◆ **TASK PROMPT**
Search the material for "kampioenen" and show all lines that contain it.

◆ **PROVIDED ENTRIES**
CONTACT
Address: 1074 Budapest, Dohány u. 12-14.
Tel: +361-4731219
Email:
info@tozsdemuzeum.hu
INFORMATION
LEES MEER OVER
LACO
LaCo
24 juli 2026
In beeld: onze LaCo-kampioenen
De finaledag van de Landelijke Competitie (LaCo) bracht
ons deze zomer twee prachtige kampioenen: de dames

...

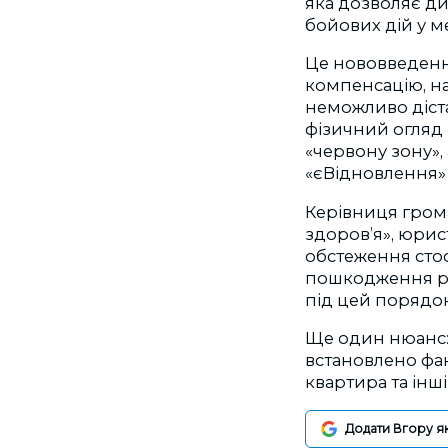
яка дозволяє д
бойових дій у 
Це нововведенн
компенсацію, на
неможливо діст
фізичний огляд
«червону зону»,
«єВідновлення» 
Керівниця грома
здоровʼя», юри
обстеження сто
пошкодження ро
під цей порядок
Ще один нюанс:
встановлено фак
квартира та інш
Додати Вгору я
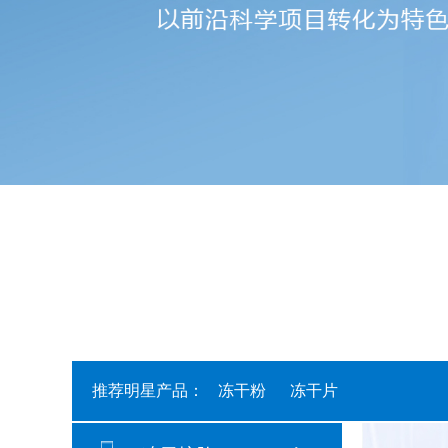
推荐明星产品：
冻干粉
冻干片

---

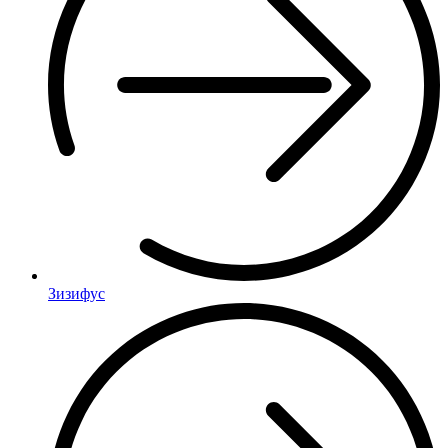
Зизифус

◆ **SOLVED PROBLEM**
In beeld: onze LaCo-kampioenen
ons deze zomer twee prachtige kampioenen: de dames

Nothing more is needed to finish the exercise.